For 2014, there are a whopping nine different variants of the Panamera available in the United States, ranging from the base Panamera at $78,100, all the way up to the Panamera Turbo Executive at a wallet-popping $161,100.
Regardless of which Panamera model you choose, however, rest assured that you can carry four regular-sized adults, something that can’t be said of the Porsche 911, Boxster or Cayman, all of which are wonderful cars, but limited in passenger capacity.
Our test car this week was one of the most intriguing of the nine models, the new-for-2014 Panamera S E-Hybrid.
This is the first time Porsche has offered a plug-in hybrid model, which the automaker says is a significant upgrade from the previous S Hybrid.
New this year is a 95-horsepower electric motor, more than double the power of the prior motor, which mates with a 333-horsepower, supercharged gasoline engine to produce total output of 416 horsepower and 435 pound-feet of torque. The only available transmission is Porsche’s outstanding eight-speed Tiptronic automatic gearbox.
According to Porsche, “Electricity is stored in a newly developed lithium-ion battery, which at 9.4 kWh has increased capacity over the previous battery (1.7 kWh). Via the integrated on-board charging componentry and the standard Porsche Universal Charger (AC), the battery can reach full charge within approximately two and a half hours when connected to a 240V power source.” You can also recharge it in a normal home electrical outlet.
There are three driving modes in the Panamera S E-Hybrid: The E-Power, E-Charge and Sport.
Performance is substantially enhanced in the new model. The E-Hybrid accelerates from a standing start to 60 mph in a mere 5.2 seconds. That’s a half a second faster than the old hybrid managed. And the E-Hybrid can be run for a distance of about 20 miles or so with the electric motor only, which has a top speed of 84 mph, about half of the 167 mph top speed of the gas and electric powerplants combined.

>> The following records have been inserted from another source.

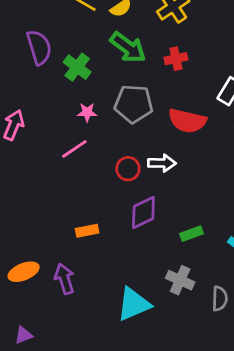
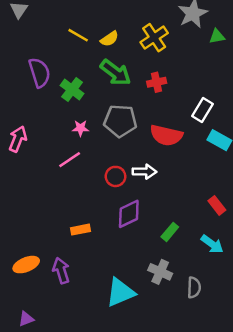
green rectangle: (191, 234) -> (170, 232), turned -30

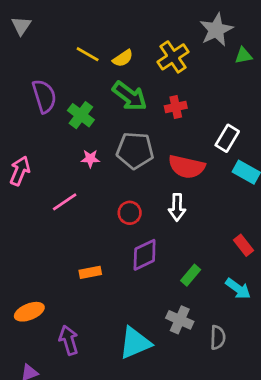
pink line: (70, 160) -> (65, 202), moved
white arrow: (144, 172) -> (177, 207), moved, turned 90
purple arrow: (61, 271) -> (69, 340), moved

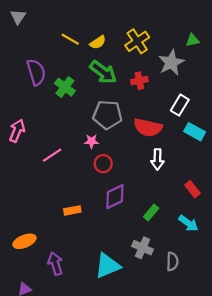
gray star: (216, 30) -> (171, 63), moved
pink star: (90, 159) -> (91, 141), moved
white arrow: (177, 207) -> (157, 159), moved

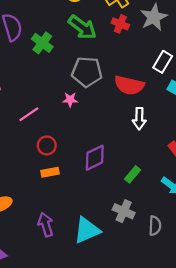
red cross: (139, 81) -> (120, 24), moved, turned 35
red circle: (103, 164) -> (47, 145), moved
purple arrow: (55, 264) -> (46, 225), moved

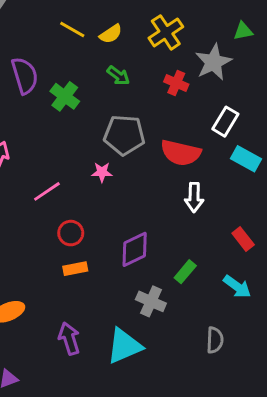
red cross: (120, 24) -> (176, 83), moved
green arrow: (82, 27) -> (118, 76), size x0.6
gray cross: (124, 211) -> (151, 301), moved

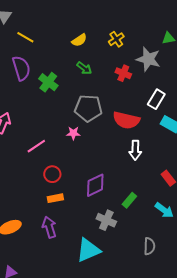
yellow line: (72, 29) -> (25, 37), moved
yellow cross: (166, 32) -> (116, 39), size x0.7
gray star: (213, 62) -> (148, 59), turned -30
purple arrow: (69, 339) -> (49, 227), moved

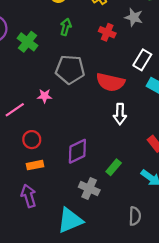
gray star: (148, 59) -> (134, 17), size x0.7
green arrow: (84, 68) -> (66, 27), turned -112
pink star: (73, 133) -> (45, 96), moved

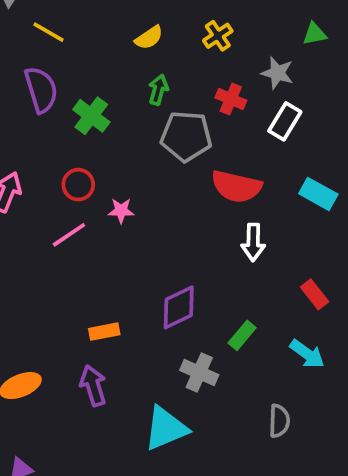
white rectangle: (142, 60) -> (285, 121), moved
gray pentagon: (70, 69) -> (186, 136), moved
red circle: (32, 140) -> (78, 185), moved

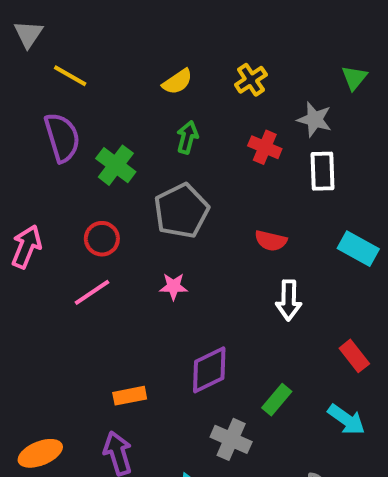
green triangle: (315, 34) -> (354, 78), turned -40
white rectangle: (285, 121) -> (322, 171), turned -33
gray pentagon: (186, 136) -> (181, 211), moved, turned -30
red semicircle: (236, 186) -> (271, 241), size x0.6
pink star: (121, 211) -> (173, 286), moved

For gadget lovers, Porsche offers a smartphone app called the Porsche Car Connect, which can be used to remotely monitor charge status or driving range, as well as to activate the climate controls to pre-heat or cool the interior. Forget where you parked? The app will show you.
To let folks know you’re environmentally friendly, there are subtle design tweaks to the Panamera S E-Hybrid. Porsche uses a color it calls “acid green” to set this model apart. Acid green is found in the “e-hybrid” logos on the front doors, the “Panamera S” model badge at the rear, the brake calipers, the instrument needles and the optional Sport Chrono clock needles.

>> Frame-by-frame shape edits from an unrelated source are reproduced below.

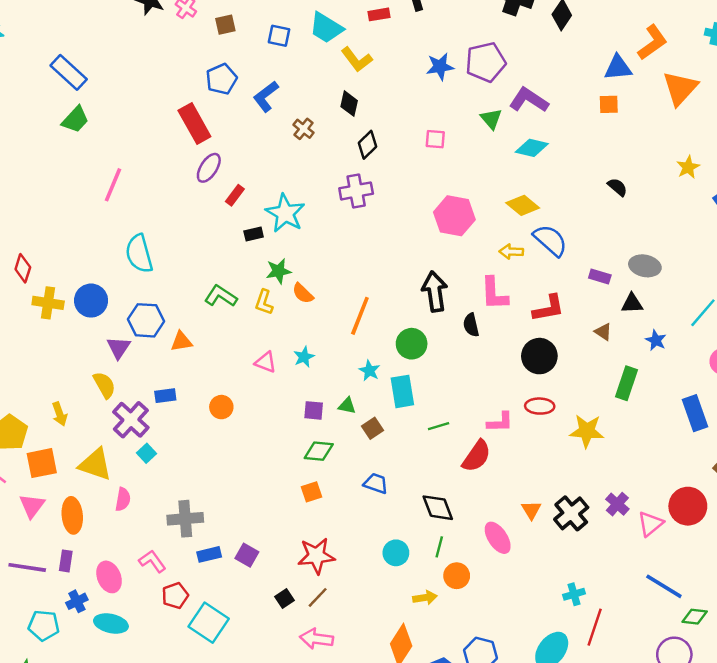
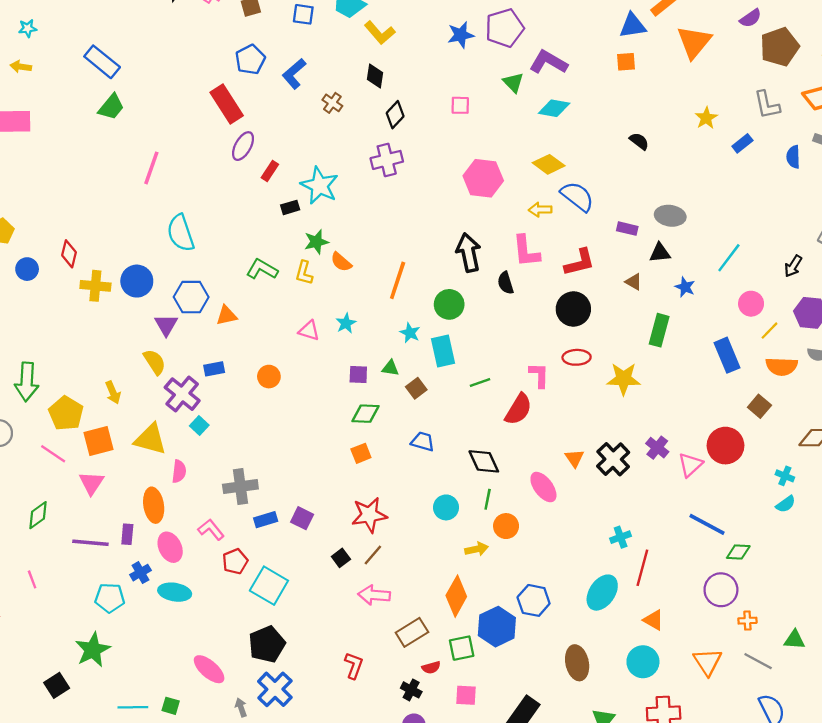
pink L-shape: (500, 422) -> (539, 375), turned -84
orange ellipse: (72, 515) -> (154, 505), moved

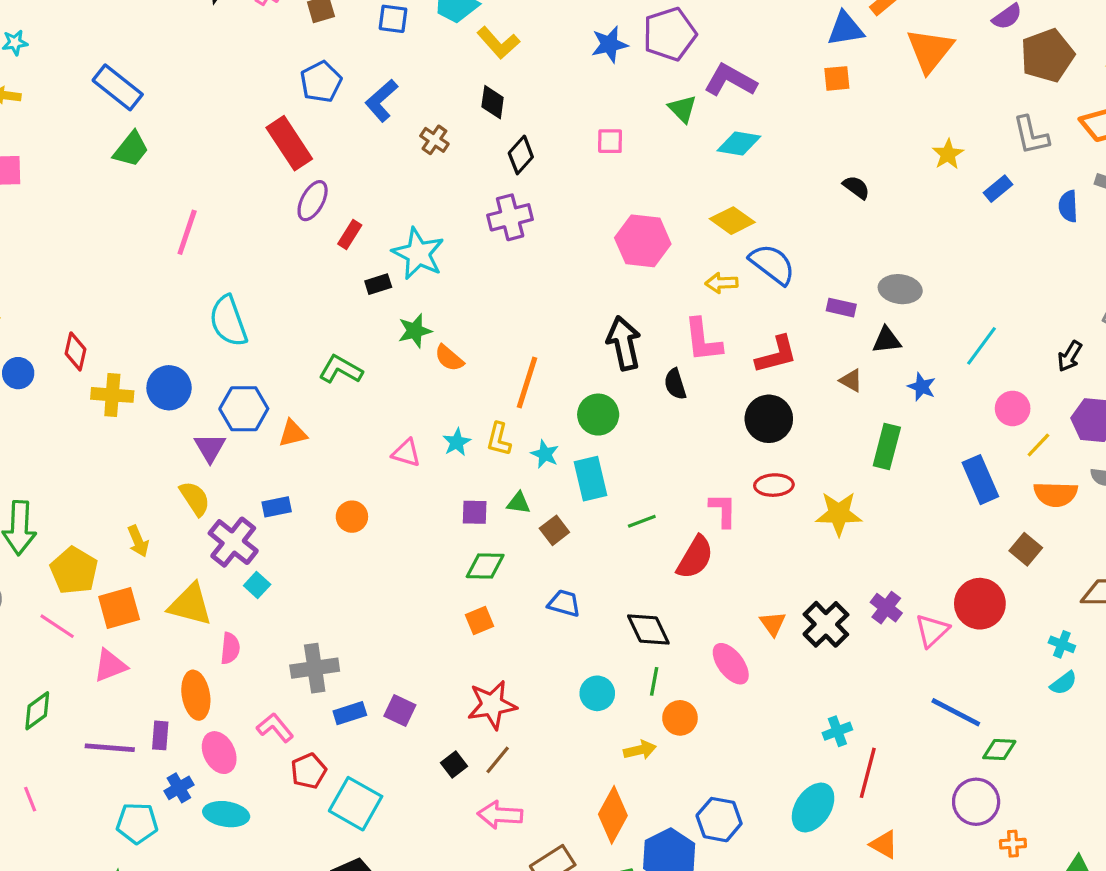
yellow L-shape: (304, 273) -> (499, 439), moved
pink triangle: (91, 483) -> (110, 666), turned 36

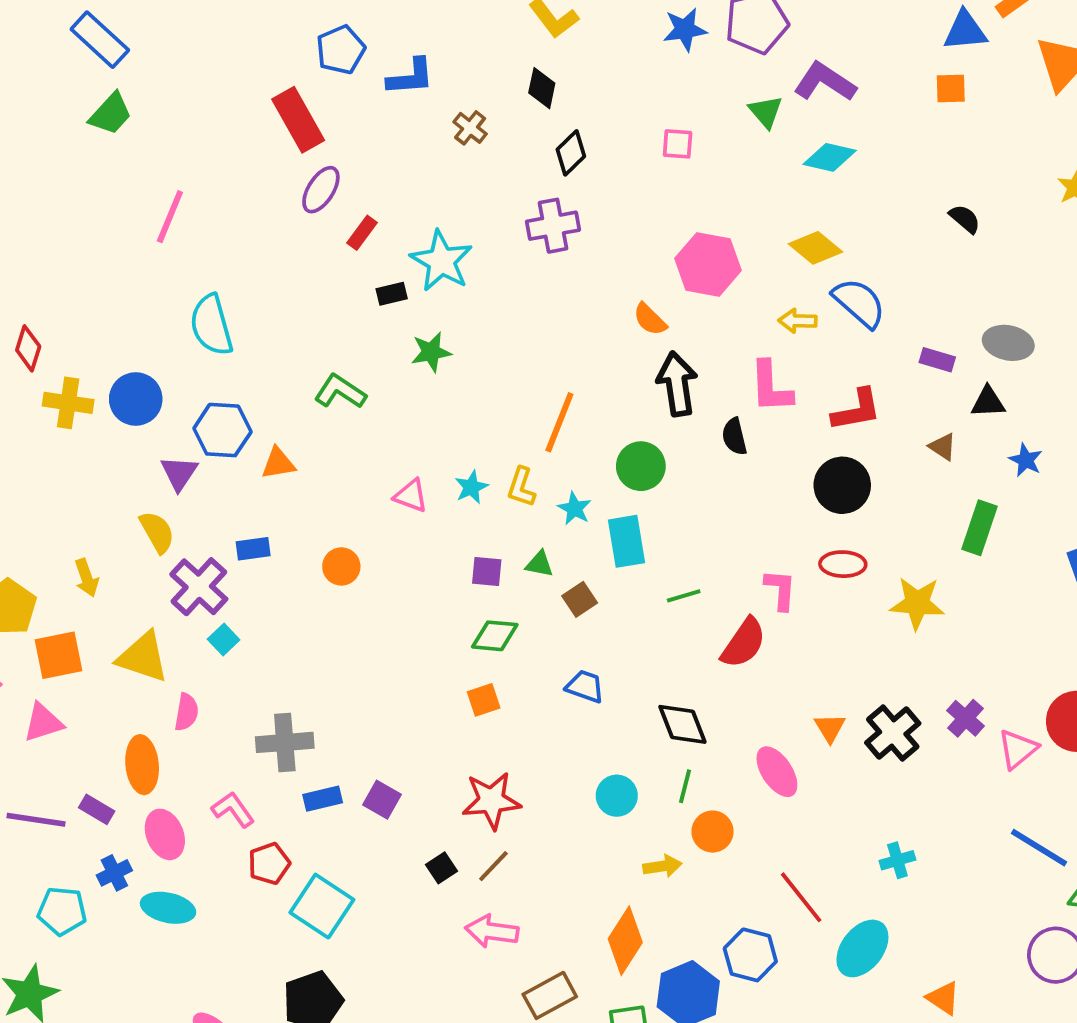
blue L-shape: (381, 100) -> (411, 77), turned -147
orange semicircle: (449, 358) -> (650, 319), moved
purple rectangle: (160, 735) -> (97, 809), turned -68
red line: (868, 773) -> (801, 897), moved, turned -57

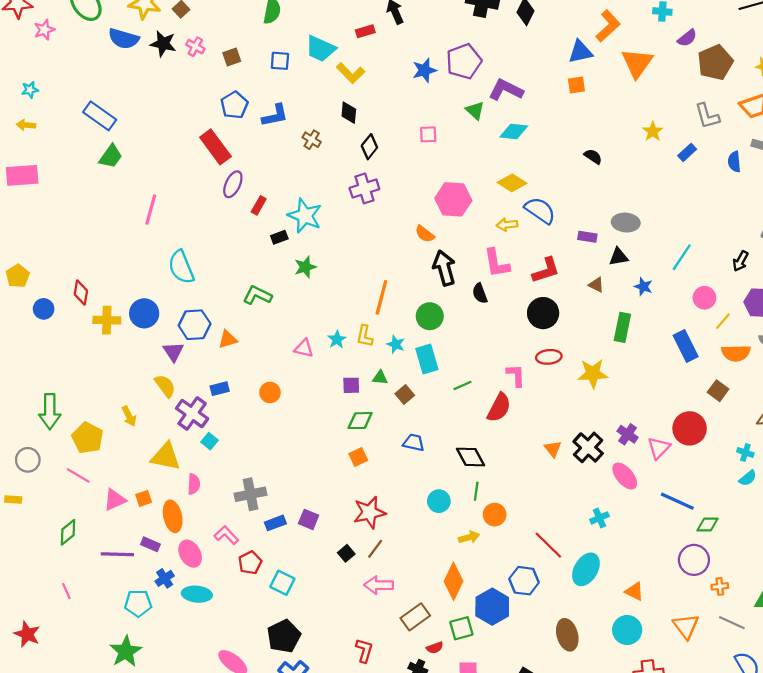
orange square: (59, 655) -> (144, 498), moved, size x0.6
pink ellipse: (777, 772) -> (625, 476), moved
cyan square: (322, 906) -> (282, 583), size x0.7

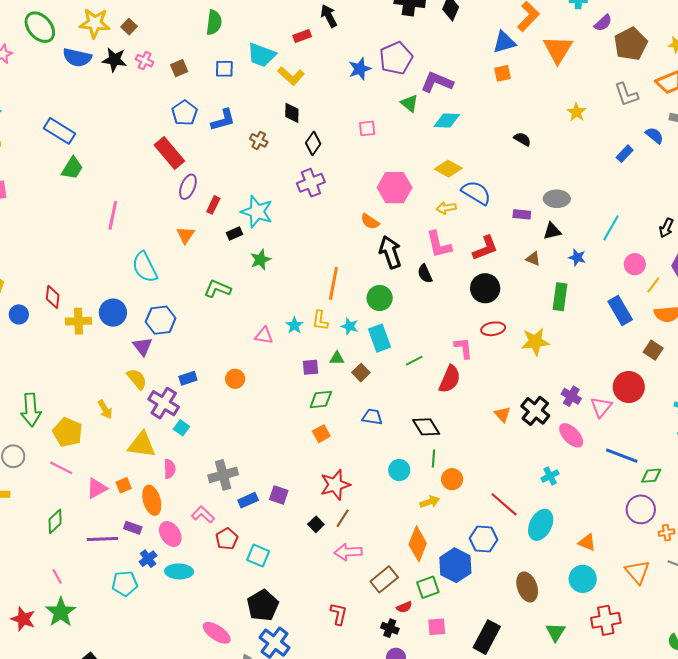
blue rectangle: (687, 152) -> (625, 154), moved
blue semicircle: (734, 162) -> (654, 135), turned 138
orange triangle: (228, 339) -> (185, 235), moved, turned -36
green star: (126, 651) -> (61, 612), moved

There are three driving modes in the Panamera S E-Hybrid: E-Power mode is electric only; E-Charge mode recharges the batteries, while Sport mode “offers typical Porsche performance and a sporty accelerator pedal characteristic for more direct response.”
And at the end of the day, that’s what this is really all about: Yes, this is a hybrid. Yes, it has four doors. But it’s not a Prius, it’s a Porsche. And it drives just like a Porsche sports car should, with brisk acceleration, wonderfully direct steering and some of the best brakes you will find in any production car.
As with every single car Porsche sells, the workmanship on the Panamera S E-Hybrid is world-class. There are no corners cut, there are no compromises made for the sake of shoring up the P&L. This is both a proper sports car and a proper luxury sedan. Most importantly, it’s a proper Porsche – with head and legroom for four adults.
The only caveat thrown out is that Porsche’s nearly bespoke-level of optional equipment can drive the price through the sunroof quickly, as witnessed by the more than $31,000 worth of options ladled onto our test car.
Kudos to Porsche for simultaneously staying true to its roots while building a car that expands the pool of potential buyers and adds the latest environmentally friendly technology. This one is a winner.